Task requirements
In the entries below, find the lines that contain the word "Premium" and copy them.
----- Data records
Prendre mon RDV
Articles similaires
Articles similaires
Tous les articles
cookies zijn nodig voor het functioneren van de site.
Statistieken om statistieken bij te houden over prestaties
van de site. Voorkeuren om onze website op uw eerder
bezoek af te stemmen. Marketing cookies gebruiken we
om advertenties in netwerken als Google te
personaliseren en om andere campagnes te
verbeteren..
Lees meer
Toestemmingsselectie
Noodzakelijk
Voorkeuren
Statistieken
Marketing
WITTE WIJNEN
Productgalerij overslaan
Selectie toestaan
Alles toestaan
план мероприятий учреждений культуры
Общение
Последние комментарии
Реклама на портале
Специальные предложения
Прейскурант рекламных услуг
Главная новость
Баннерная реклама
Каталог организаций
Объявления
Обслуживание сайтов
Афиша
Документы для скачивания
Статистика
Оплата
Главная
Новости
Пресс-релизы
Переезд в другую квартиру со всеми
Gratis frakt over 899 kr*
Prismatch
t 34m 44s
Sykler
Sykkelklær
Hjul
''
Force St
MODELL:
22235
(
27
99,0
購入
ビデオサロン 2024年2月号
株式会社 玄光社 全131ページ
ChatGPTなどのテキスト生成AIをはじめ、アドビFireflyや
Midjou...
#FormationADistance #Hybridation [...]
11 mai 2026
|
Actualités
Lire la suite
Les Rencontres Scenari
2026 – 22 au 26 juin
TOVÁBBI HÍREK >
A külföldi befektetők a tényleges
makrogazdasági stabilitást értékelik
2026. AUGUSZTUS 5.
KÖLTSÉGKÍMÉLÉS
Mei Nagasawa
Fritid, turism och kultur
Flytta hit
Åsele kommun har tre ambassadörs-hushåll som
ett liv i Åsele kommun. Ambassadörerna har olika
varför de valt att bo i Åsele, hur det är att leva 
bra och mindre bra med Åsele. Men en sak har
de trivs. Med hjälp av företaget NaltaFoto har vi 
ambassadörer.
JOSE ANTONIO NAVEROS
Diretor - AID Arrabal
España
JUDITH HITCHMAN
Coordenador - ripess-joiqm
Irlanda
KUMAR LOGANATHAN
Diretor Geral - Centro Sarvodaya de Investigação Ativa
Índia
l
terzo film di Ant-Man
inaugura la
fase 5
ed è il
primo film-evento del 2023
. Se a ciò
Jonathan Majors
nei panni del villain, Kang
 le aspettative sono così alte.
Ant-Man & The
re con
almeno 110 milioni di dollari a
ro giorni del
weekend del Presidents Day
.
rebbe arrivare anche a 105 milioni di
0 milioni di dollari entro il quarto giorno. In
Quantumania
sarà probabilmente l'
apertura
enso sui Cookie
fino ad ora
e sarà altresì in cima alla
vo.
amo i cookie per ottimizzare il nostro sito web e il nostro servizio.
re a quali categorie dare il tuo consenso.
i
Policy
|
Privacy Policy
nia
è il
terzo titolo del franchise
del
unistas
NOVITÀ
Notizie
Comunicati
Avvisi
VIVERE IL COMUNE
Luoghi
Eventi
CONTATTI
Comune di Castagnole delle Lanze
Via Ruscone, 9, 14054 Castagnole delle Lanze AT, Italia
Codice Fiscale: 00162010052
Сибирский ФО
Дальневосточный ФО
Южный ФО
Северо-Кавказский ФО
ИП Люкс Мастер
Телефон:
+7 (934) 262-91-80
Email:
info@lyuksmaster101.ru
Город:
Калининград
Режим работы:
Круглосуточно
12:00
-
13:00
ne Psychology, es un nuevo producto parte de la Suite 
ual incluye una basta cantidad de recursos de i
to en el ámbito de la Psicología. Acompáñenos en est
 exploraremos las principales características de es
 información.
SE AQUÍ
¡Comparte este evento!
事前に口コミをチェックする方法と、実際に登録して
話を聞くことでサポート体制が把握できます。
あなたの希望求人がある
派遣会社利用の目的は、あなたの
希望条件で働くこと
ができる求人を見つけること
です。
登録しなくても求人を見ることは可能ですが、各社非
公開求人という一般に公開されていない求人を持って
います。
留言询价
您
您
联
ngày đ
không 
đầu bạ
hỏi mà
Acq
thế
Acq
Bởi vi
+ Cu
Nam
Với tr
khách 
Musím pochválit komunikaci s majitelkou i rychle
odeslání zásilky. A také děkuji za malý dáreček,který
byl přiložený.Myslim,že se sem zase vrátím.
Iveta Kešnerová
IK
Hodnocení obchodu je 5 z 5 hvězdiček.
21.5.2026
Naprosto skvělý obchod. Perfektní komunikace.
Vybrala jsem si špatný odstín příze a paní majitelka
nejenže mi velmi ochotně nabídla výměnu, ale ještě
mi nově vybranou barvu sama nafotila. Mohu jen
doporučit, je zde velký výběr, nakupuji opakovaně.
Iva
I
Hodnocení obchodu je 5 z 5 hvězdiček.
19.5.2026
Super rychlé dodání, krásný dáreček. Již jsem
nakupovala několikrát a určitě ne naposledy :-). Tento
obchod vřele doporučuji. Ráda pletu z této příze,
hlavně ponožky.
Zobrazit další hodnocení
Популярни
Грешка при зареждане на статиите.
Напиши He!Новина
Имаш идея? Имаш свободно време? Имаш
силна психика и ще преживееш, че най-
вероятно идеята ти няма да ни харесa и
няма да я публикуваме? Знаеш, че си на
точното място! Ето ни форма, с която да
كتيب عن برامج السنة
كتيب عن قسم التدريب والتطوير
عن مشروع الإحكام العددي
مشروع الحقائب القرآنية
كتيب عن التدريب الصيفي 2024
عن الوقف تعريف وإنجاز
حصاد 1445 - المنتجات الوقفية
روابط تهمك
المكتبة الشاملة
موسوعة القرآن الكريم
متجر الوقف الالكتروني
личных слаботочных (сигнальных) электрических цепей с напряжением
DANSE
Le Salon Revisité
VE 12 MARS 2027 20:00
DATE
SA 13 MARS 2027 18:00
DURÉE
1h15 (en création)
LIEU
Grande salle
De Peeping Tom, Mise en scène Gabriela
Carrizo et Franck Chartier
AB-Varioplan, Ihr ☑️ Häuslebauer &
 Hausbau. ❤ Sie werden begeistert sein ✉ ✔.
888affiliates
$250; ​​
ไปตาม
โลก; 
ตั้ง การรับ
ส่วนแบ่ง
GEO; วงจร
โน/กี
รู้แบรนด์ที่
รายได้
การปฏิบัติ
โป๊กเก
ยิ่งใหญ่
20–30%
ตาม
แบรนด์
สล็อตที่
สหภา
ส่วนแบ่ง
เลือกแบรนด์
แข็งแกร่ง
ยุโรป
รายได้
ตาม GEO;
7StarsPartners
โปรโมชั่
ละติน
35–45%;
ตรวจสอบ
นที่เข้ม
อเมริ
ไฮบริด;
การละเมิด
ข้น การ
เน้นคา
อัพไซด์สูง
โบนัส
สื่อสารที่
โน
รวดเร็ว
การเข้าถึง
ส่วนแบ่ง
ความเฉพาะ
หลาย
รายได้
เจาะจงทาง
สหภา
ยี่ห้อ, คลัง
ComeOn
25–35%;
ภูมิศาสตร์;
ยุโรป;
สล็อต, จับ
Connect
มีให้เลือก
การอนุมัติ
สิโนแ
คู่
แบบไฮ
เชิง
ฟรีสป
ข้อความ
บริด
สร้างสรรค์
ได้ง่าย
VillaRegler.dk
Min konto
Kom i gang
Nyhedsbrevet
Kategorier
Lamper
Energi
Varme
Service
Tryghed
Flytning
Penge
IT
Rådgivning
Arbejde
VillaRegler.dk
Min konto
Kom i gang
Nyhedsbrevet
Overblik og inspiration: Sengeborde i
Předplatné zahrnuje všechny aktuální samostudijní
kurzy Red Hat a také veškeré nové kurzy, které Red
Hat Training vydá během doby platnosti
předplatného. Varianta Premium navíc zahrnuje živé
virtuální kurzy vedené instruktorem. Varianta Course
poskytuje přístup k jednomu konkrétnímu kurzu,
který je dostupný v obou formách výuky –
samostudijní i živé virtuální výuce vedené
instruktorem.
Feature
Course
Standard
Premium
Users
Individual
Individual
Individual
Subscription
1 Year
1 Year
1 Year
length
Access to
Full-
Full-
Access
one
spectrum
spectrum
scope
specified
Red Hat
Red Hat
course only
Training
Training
----------
Written solution
předplatného. Varianta Premium navíc zahrnuje živé
Premium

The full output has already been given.